Сама мысль о том, что друг мог составить ему конкуренцию в любви, казалась ему совершенно абсурдной. То же самое, что ожидать с минуты на минуту извержения Везувия — вулкана, который лишь иногда слегка ворчит.
— Знаешь, Публий, я думал, ты не такой мелочный!
Аврелий возвел глаза к небу, обращая немую мольбу к бессмертным — в чье существование, однако, не верил, — чтобы они подарили ему терпение.
— Это не так, Тит, — произнес он. — Поверь мне… я только беспокоюсь о Помпонии.
— Ладно, — сухо ответил Сервилий, — в городе больше домов терпимости, нежели храмов, не говоря уже о своднях, и полным-полно доступных женщин: гетеры, куртизанки, содержанки, вольноотпущенницы. Даже матроны вовсю стараются, отбросив стыд и позабыв о супружеской верности. А я за тридцать лет брака не могу позволить себе одну-единственную маленькую шалость?
— Постарайся хотя бы, чтобы жена не узнала! — взмолился Аврелий.
— А как она может узнать? Я не оставляю никаких следов… — весело заверил Тит. Потом вдруг осекся, что-то вспомнив. — О боги! — застонал он. — Косметика Ниссы на тунике! — Произнеся это, Сервилий исчез быстрее молнии, а его друг с осуждением покачал головой.
— Гм… — дал о себе знать Кастор, возникнув за спиной Аврелия, словно из воздуха. — Если я правильно понял радость нашего общего друга, ты должен мне несколько сестерциев, — напомнил он хозяину.

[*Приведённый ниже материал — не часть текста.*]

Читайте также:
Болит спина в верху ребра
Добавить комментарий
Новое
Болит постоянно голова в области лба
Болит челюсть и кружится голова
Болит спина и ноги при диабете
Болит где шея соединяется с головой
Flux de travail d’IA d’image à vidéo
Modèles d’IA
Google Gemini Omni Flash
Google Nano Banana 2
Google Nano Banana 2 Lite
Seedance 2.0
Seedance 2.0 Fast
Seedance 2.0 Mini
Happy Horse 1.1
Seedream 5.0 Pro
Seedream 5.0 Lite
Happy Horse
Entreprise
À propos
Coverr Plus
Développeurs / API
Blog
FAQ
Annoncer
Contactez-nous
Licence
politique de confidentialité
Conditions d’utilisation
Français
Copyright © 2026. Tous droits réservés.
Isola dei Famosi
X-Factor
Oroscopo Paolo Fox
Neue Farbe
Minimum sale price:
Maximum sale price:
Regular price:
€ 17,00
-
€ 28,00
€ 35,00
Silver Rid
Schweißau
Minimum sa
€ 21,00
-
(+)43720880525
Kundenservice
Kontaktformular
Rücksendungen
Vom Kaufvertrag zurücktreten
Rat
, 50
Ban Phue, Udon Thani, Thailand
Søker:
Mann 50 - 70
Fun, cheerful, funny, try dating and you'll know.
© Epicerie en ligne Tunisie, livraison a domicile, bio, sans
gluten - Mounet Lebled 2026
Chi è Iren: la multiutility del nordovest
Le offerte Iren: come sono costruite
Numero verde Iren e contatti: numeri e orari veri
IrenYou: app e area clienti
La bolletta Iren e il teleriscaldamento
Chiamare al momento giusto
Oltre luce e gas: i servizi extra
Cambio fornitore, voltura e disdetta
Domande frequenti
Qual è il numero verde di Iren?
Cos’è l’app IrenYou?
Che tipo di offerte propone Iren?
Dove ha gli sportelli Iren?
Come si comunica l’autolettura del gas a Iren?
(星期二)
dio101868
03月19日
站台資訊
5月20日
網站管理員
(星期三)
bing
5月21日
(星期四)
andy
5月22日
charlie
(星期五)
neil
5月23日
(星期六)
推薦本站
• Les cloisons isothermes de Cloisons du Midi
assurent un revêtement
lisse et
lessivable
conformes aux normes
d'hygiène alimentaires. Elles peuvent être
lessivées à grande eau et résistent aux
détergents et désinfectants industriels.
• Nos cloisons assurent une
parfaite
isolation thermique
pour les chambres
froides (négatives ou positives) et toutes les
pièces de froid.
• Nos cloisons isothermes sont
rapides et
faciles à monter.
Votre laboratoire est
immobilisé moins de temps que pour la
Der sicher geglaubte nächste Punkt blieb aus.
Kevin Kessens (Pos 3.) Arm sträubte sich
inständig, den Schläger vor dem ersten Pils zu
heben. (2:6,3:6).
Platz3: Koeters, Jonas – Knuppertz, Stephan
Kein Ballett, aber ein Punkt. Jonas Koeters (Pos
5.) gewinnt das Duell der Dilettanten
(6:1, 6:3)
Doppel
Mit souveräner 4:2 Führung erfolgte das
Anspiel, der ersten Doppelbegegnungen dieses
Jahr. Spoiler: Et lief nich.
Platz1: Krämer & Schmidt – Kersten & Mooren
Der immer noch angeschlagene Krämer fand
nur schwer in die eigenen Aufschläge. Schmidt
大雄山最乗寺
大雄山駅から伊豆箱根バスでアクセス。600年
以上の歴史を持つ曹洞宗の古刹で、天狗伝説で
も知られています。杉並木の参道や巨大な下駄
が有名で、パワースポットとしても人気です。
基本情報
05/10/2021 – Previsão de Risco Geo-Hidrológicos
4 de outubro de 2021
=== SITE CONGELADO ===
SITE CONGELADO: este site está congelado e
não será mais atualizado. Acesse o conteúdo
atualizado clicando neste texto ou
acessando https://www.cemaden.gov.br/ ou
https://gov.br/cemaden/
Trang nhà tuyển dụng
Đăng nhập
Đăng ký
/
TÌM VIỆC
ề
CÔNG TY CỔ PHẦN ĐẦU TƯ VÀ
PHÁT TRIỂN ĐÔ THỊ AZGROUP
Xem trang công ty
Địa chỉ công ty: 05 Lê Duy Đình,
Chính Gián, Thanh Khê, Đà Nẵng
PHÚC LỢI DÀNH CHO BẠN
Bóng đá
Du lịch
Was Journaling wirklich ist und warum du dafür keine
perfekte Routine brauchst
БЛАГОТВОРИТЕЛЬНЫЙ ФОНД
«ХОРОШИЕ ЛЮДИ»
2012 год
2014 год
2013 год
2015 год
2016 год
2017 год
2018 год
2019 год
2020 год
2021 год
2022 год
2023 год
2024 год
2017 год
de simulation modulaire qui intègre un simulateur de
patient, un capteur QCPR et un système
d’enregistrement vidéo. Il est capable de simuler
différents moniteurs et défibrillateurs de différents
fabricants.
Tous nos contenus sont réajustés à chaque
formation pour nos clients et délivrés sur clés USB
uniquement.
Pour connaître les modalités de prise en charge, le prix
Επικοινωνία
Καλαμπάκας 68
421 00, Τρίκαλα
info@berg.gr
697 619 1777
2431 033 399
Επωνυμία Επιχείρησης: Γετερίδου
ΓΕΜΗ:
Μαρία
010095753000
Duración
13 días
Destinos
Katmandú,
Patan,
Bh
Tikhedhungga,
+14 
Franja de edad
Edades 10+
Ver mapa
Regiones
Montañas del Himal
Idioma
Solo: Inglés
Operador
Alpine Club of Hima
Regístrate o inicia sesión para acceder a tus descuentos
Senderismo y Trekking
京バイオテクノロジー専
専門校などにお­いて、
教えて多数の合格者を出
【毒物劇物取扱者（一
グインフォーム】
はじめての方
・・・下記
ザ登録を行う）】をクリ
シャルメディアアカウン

— Клянусь, тут не обошлось без тебя, несчастный грек! — вскричал Аврелий, вручая ему деньги.
Никогда еще он не отдавал проигрыш с таким сожалением.
12.
На другой день Публий Аврелий без особого энтузиазма продолжил расследование.
Приведя себя в порядок, надев тяжелую тогу с латиклавией — знаком его сенаторского звания, патриций расположился в паланкине рядом с Сервилием и приказал кортежу двинуться в путь.
Пока рабы кричали во все горло, провозглашая его имя и должность, патриций с сомнением задавался вопросом, помогает ли такая торжественность проведению расследования и не лучше ли переодеться в скромную одежду и неузнанным, без всякой помпы, отправиться в таверну напротив школы гладиаторов… Но должность, на которую назначил его Клавдий Цезарь, была официальной, и — увы! — он был обязан соблюдать требования этикета.
Дверь таверны открылась, и Кастор, пешком следовавший за паланкином, тотчас исчез за ней.
Сервилий тоже поспешил выбраться из паланкина — на этот раз без помощи раба, как делал обычно. Он показался Аврелию выше ростом и даже не таким тучным, когда уверенным шагом и с высоко поднятой головой прошествовал вперед. Вот что может сделать с человеком успех у женщин!